Gardeners urged to help hungry hedgehogs


by Barbara Csernai



The RSPCA is urging gardeners to take urgent action for crisis-hit hedgehogs.

It is estimated that in the past two decades, up to three-quarters of all of Britain’s rural hedgehogs have been lost – with one of the biggest threats to their survival being starvation, due to the decline of bugs they eat.

The RSPCA’s upcoming RHS Chelsea Flower Show garden will highlight the prickly issue.

Hedgehogs are brought into the care of the charity’s wildlife centres by animal rescuers or members of the public, usually after they’ve been seen out during the day due to illness, injury, and worryingly, being underweight after struggling to find food.  

To mark Hedgehog Awareness Week (1 – 7 May) the RSPCA is urging people with gardens and outdoor spaces to go online and pledge to help encourage hedgehogs into their neighbourhoods. The public is being asked to provide means for hedgehogs to find plentiful food such as insects – from building a hedgehog house, popping a ramp in and out of any garden ponds, growing insect-friendly plants or building a dead-hedge habitat.

The call comes ahead of the opening of the RSPCA Garden at the Chelsea Flower Show, where the charity will be showcasing hedgehog-friendly gardening ideas. These include three hedgehog houses, a stunning dead hedge area including a further hidden hedgehog habitat, and beds of pollinator-friendly plants – plus a green roof to encourage insects into the garden.

Evie Button, scientific officer at the RSPCA said:

It’s really sad to think that our beloved nighttime garden visitors are at risk of starving in our own backyards. With busier roads, increased building sites and loss of hedgerows all impacting a hedgehog’s natural environment and their ability to find food, it’s essential we all do what we can not only to protect hedgehogs but also to help them thrive.

The gold-medal-winning designer of the RSPCA Garden at the RHS Chelsea Flower Show has also joined the call for action.

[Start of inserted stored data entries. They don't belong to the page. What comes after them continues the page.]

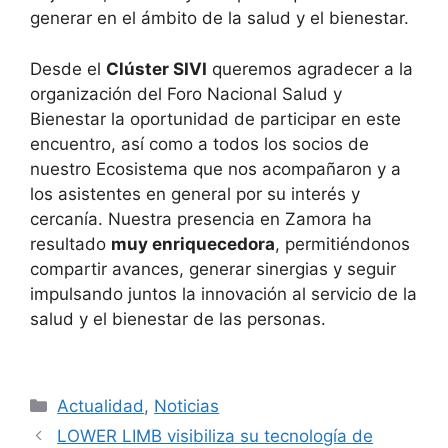
generar en el ámbito de la salud y el bienestar.
Desde el
Clúster SIVI
queremos agradecer a la
organización del Foro Nacional Salud y
Bienestar la oportunidad de participar en este
encuentro, así como a todos los socios de
nuestro Ecosistema que nos acompañaron y a
los asistentes en general por su interés y
cercanía. Nuestra presencia en Zamora ha
resultado
muy enriquecedora
, permitiéndonos
compartir avances, generar sinergias y seguir
impulsando juntos la innovación al servicio de la
salud y el bienestar de las personas.
Categorías
Actualidad
,
Noticias
LOWER LIMB visibiliza su tecnología de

Garden designer Martyn Wilson said:

Hedgehogs are a gardener’s friend as they eat beetles, caterpillars, worms and other invertebrates, so as gardeners we need to be doing all we can to protect them from dangers such as harmful pesticides that wipe out their food sources.

We all have a responsibility to help wildlife, and we can also make it easier for hedgehogs to thrive and find food and water. It’s simpler than you might think and the good news is hedgehogs can be welcomed into the garden without compromising on style. The RSPCA Garden demonstrates plenty of ways people can take simple but effective steps in their own gardens.

Helpful hints for hungry hedgehogs

  • Leave out foods like tinned dog or cat food and crushed cat or dog biscuits, or supply good quality, meaty hedgehog food from wildlife food suppliers.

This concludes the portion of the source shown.